Ross Ulbricht, Founder Of Bitcoin Bazaar Silk Road, Sentenced To Life In Jail

Bitcoin was supposed to be perfectly anonymous and completely untraceable: so much so that its true believers, such as libertarian Ross Ulbricht, aka Dread Pirate Roberts, felt empowered to launch the Silk Road, an underground online shopping bazaar similar to Amazon only one selling drugs and various other illegal paraphernalia.

The Silk Road quickly became massively successful and extremely profitable: so much so that Ulbricht promptly forgot the idealism that made him launch the project and quickly subverted the power and wealth it provided him for his own selfish ways, among which ordering the assassinations of subordinates who crossed him.

It turned out neither Bitcoin, nor the project, were as safe and anonymous as Ulbricht had hoped, and moments ago the Dread Pirate was sentenced to life in prison: a heavy sentence which according to the WSJ signals "the government’s seriousness in combating Internet crime."

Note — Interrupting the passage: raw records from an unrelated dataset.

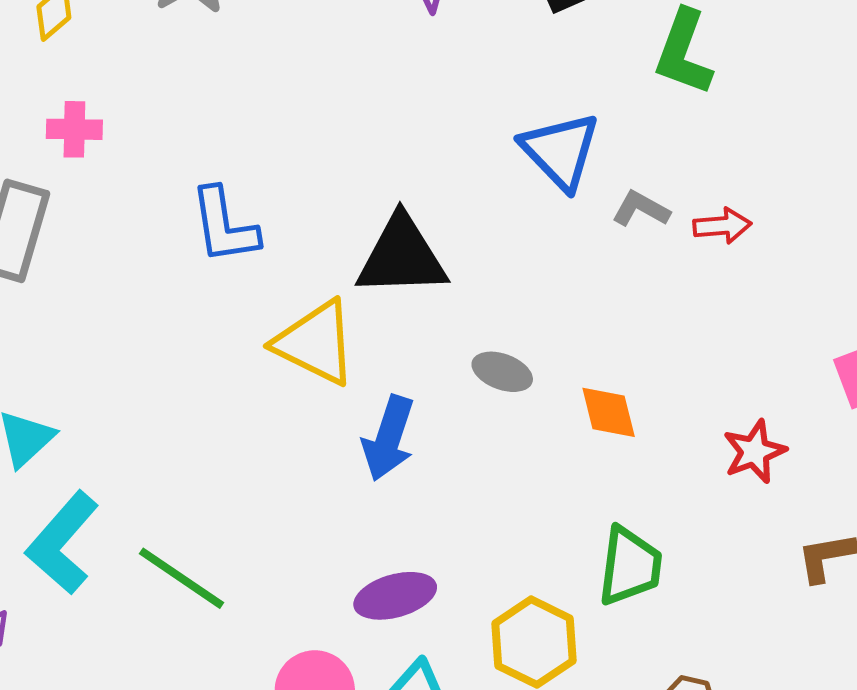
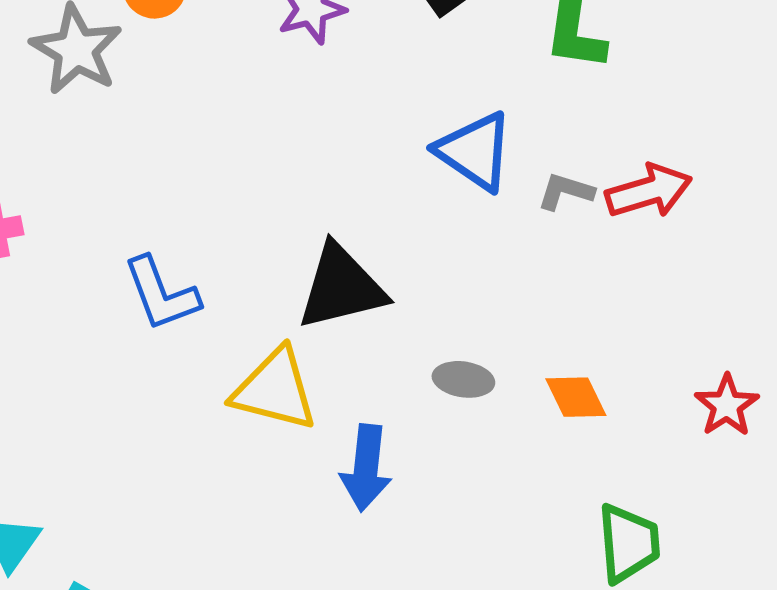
red arrow: (722, 226) -> (649, 191), size x1.5

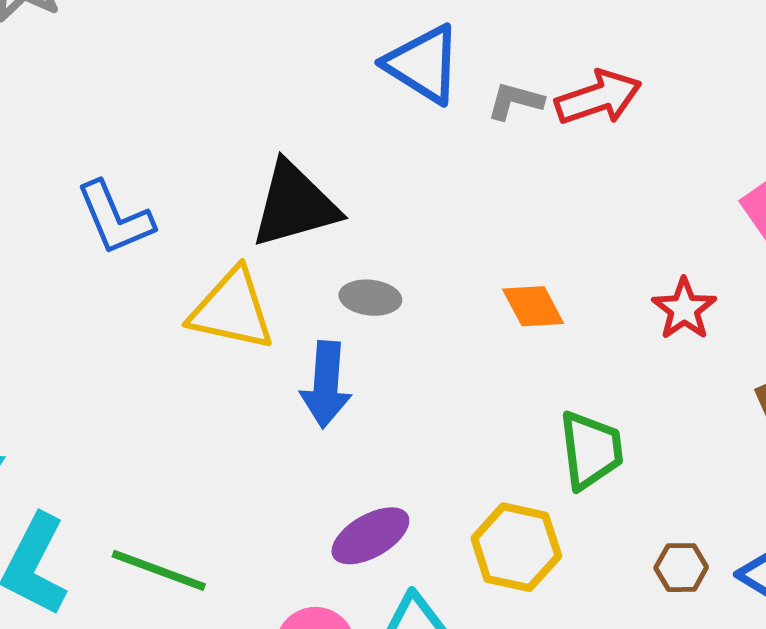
gray ellipse: (463, 379) -> (370, 298), moved

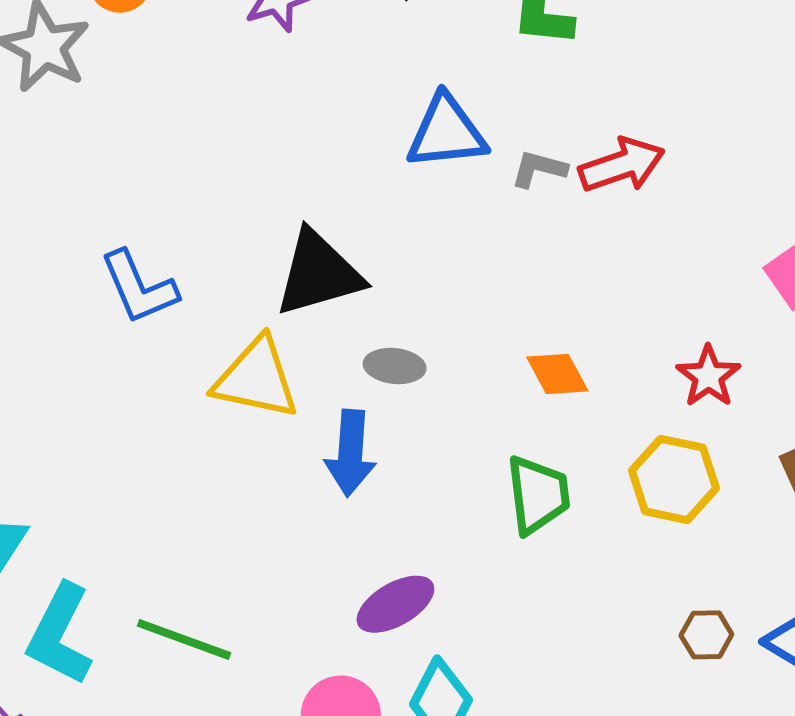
blue triangle: (423, 64) -> (446, 132), turned -38
green trapezoid: (591, 450) -> (538, 495), moved
yellow hexagon: (516, 547) -> (674, 479), moved

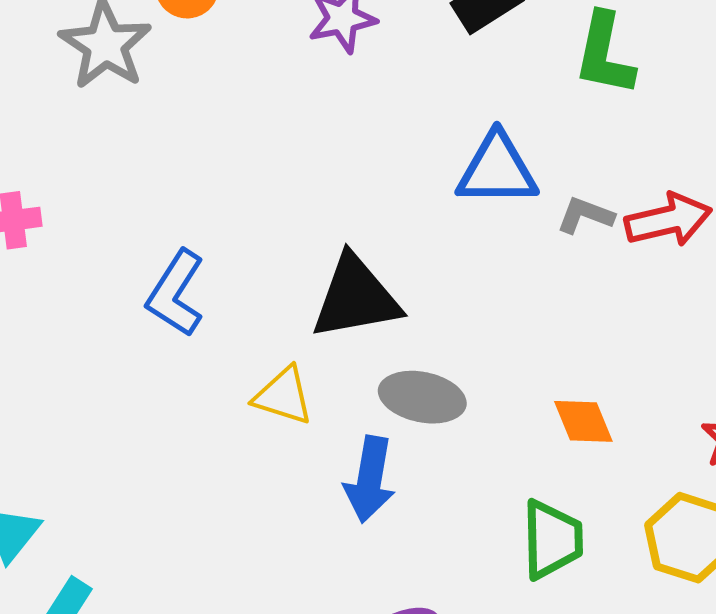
blue L-shape: (139, 287) -> (176, 293), turned 50
gray ellipse: (395, 366) -> (422, 397), size x1.4
yellow triangle: (256, 379) -> (283, 396), size x0.7

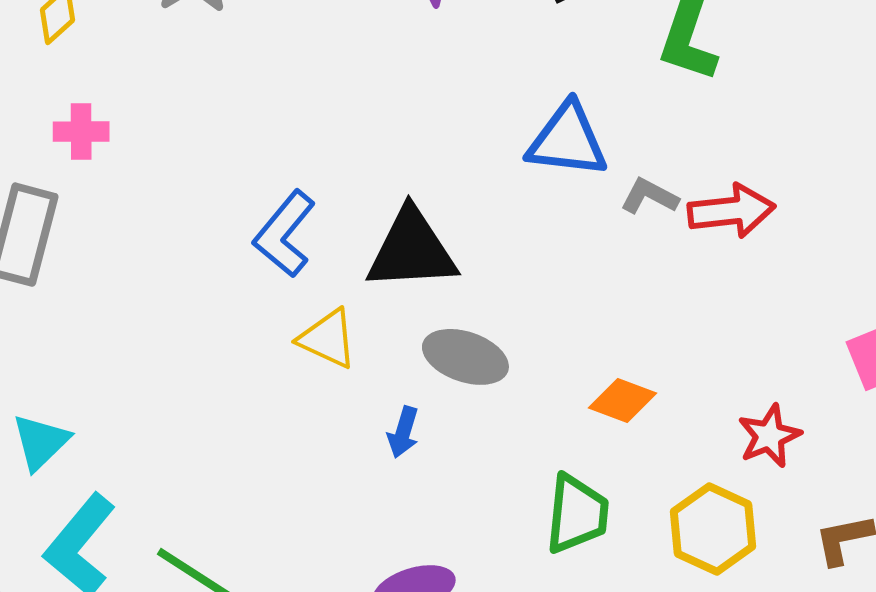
blue L-shape: (176, 293) -> (285, 234), moved
orange diamond: (583, 421) -> (622, 401), turned -54
blue arrow: (370, 479) -> (403, 432), size x0.6

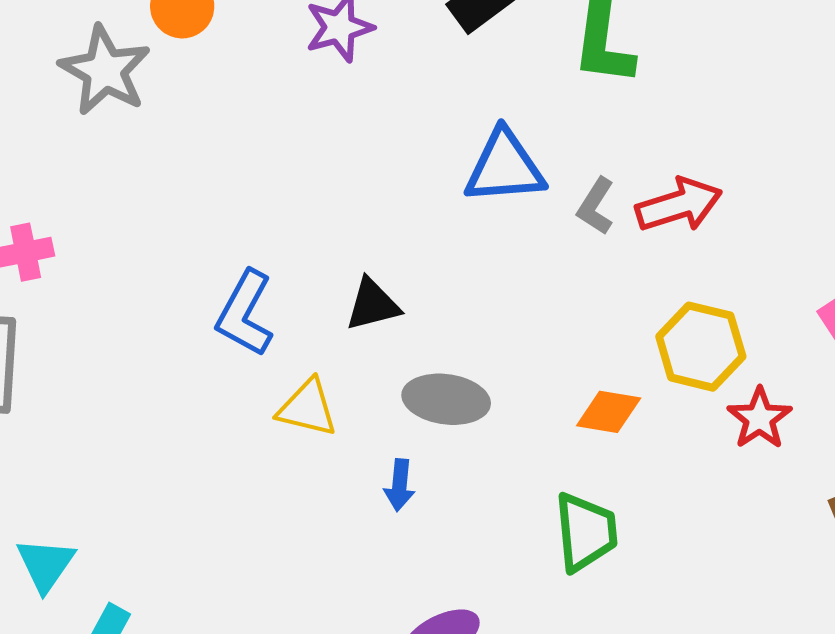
gray L-shape: (649, 196) -> (596, 206), turned -74
black triangle: (412, 250) -> (373, 305), size x0.6
yellow hexagon: (713, 529) -> (701, 347), moved

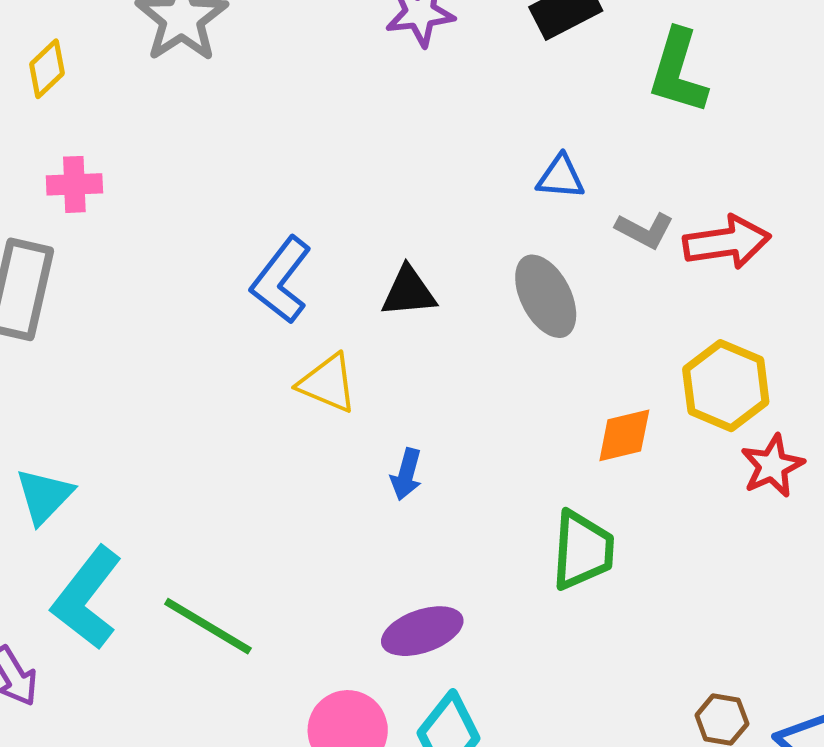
blue triangle: (504, 167) -> (561, 177), size x0.6
gray L-shape: (596, 206) -> (645, 230), turned -104
gray ellipse: (446, 399) -> (546, 296), moved, turned 46
orange diamond: (609, 412) -> (624, 435), turned -32

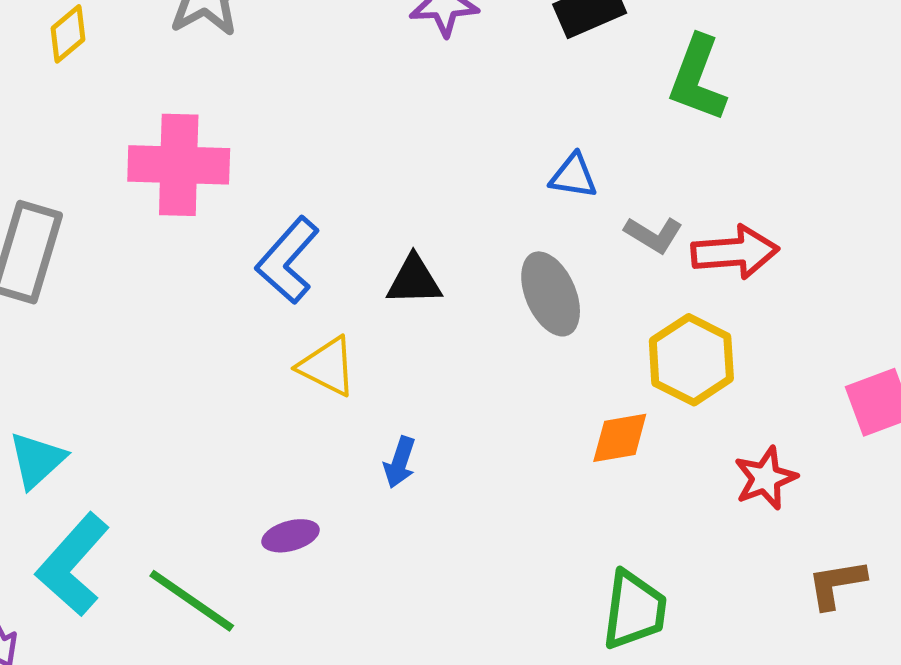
pink cross: (74, 184) -> (179, 165), moved, size x1.8
yellow hexagon: (726, 386) -> (691, 360), moved
green trapezoid: (583, 550) -> (634, 610), moved
purple ellipse: (422, 631) -> (290, 536), moved, size x0.7

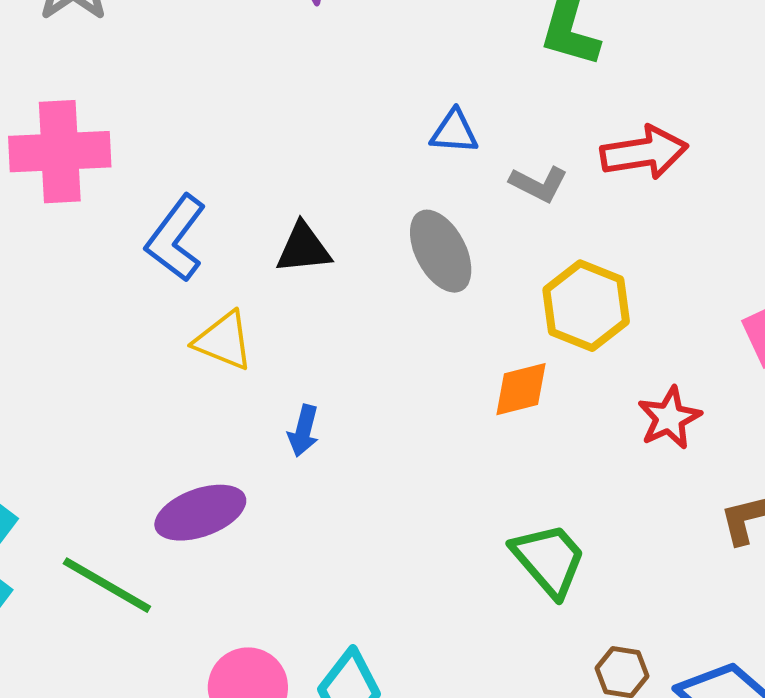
red arrow: (735, 252) -> (644, 152), moved
purple ellipse: (290, 536) -> (200, 513), size x1.6
green trapezoid: (634, 610) -> (549, 560), turned -44

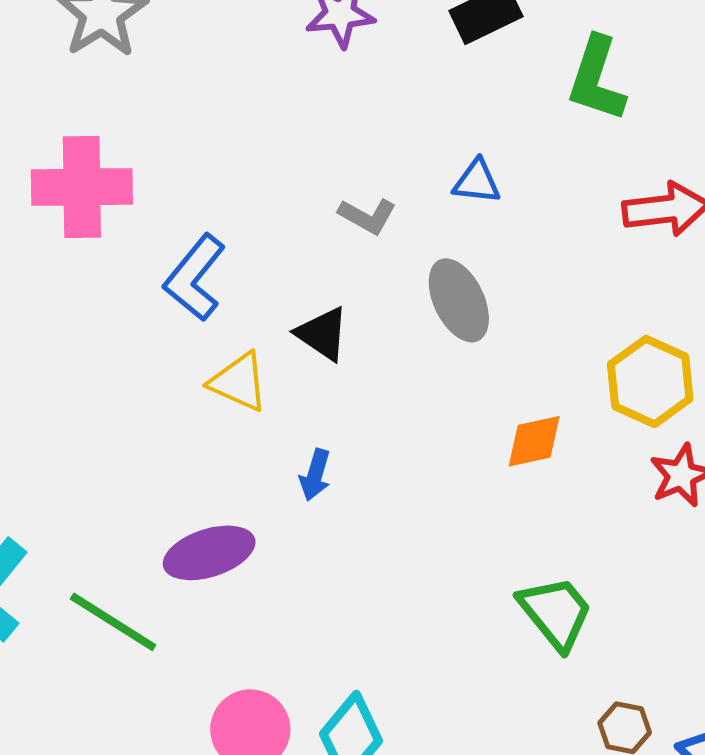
gray L-shape: (539, 184) -> (367, 216), moved
black triangle: (303, 248) -> (322, 334), moved, turned 38
yellow hexagon: (586, 306) -> (650, 382), moved

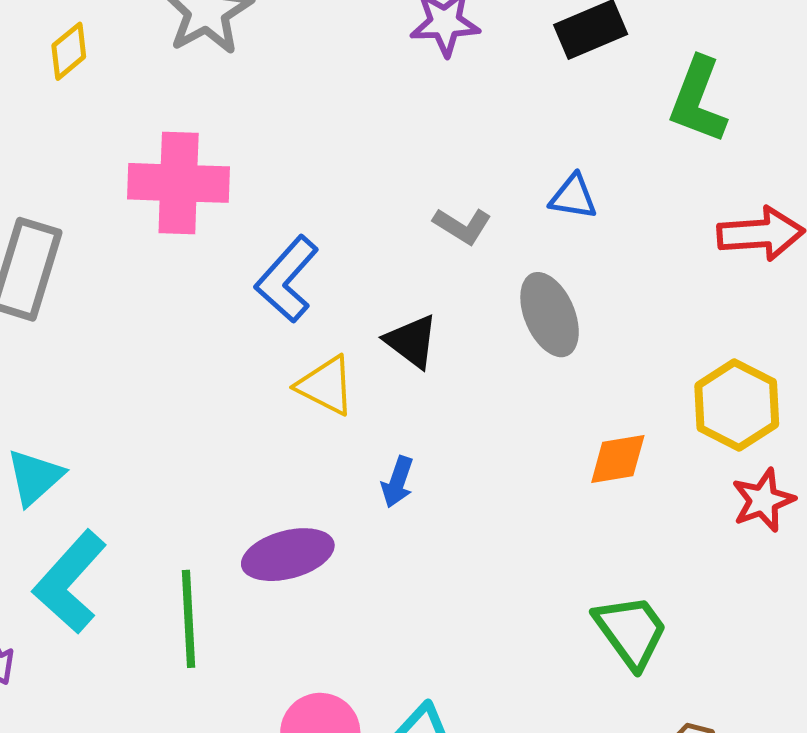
green line: (113, 622) -> (189, 619), turned 52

The Silk Road founder faced a mandatory minimum of 20 years in prison, but federal prosecutors asked the judge to give him “substantially” more than that, arguing that a harsh sentence is necessary to deter others from following in Mr. Ulbricht’s footsteps.

The punishment is a heavy price to pay for the 31-year-old, who had pleaded with the judge to spare him his old age and “leave a small light at the end of the tunnel.”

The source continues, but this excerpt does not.